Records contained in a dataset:

- Opening Delimiter -

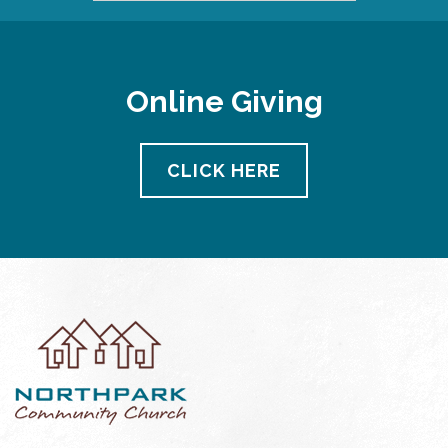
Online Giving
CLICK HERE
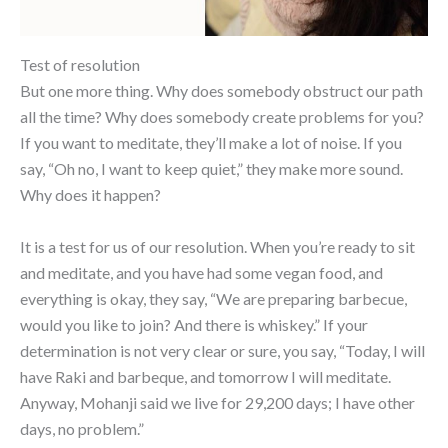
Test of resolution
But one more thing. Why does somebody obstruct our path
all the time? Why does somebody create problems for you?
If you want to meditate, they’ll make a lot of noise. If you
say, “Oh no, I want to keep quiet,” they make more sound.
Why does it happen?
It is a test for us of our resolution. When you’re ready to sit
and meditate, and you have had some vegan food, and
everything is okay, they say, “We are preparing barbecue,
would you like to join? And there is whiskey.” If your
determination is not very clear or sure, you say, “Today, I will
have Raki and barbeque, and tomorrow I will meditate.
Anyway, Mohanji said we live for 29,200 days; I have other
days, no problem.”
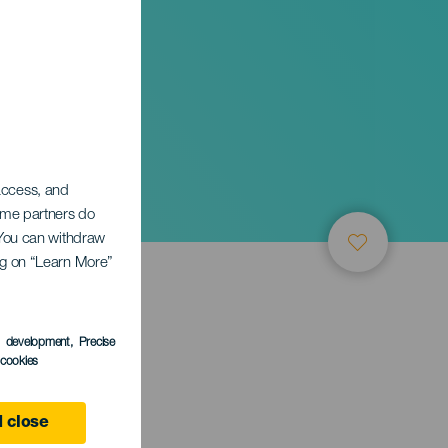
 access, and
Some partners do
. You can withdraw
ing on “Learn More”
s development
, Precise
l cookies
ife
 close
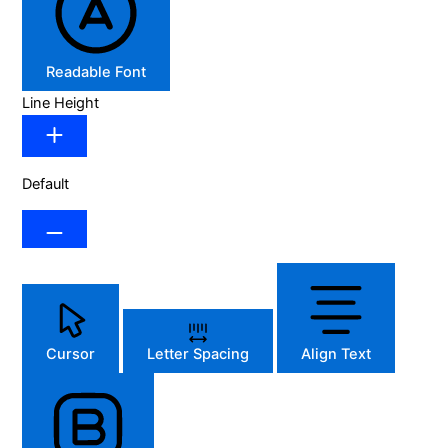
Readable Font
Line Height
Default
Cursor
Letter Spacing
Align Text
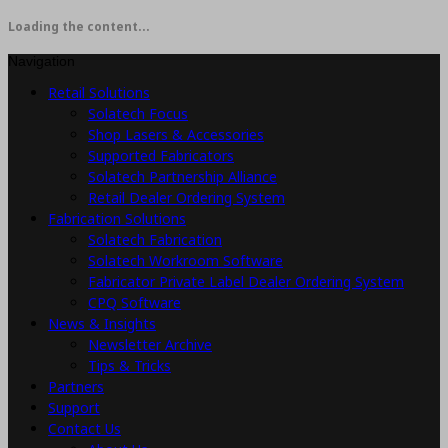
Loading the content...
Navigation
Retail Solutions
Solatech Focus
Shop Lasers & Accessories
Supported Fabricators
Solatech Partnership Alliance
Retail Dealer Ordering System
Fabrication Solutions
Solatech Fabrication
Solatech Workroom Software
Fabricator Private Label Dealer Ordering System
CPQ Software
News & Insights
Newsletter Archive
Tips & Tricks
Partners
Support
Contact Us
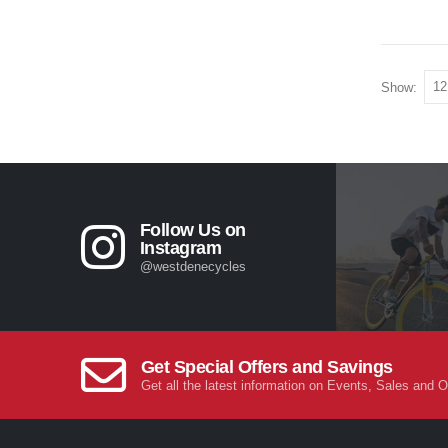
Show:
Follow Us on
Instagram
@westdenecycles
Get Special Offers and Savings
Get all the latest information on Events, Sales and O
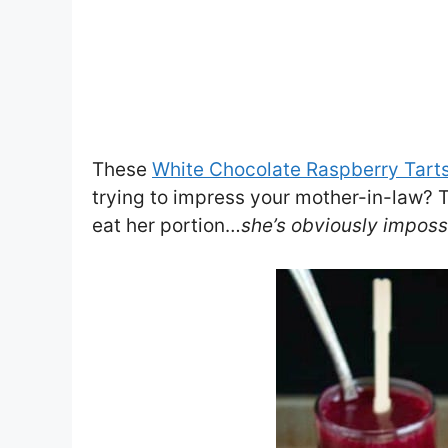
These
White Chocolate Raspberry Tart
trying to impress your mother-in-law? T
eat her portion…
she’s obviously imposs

- Closing Delimiter -
- Opening Delimiter -

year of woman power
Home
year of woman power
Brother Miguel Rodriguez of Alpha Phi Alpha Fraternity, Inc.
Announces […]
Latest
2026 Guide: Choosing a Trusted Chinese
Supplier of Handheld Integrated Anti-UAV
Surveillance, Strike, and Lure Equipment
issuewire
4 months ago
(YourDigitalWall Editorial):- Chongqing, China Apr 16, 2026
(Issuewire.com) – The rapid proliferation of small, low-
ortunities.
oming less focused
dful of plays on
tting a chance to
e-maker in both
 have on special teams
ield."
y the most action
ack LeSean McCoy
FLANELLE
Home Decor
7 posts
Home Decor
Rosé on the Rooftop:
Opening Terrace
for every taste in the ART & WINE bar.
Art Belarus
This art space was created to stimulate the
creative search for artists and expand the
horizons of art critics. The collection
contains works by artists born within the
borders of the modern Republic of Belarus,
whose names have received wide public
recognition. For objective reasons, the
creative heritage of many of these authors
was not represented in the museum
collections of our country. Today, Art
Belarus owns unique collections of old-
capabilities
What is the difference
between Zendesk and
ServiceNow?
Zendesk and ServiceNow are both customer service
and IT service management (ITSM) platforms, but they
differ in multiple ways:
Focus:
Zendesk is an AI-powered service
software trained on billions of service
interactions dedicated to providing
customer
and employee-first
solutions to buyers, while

- Closing Delimiter -

▸ WHAT NEEDS TO BE DONE: Show every line from the entries above in which the word "both" appears.

▸ EXERCISE RESPONSE:
e-maker in both
Zendesk and ServiceNow are both customer service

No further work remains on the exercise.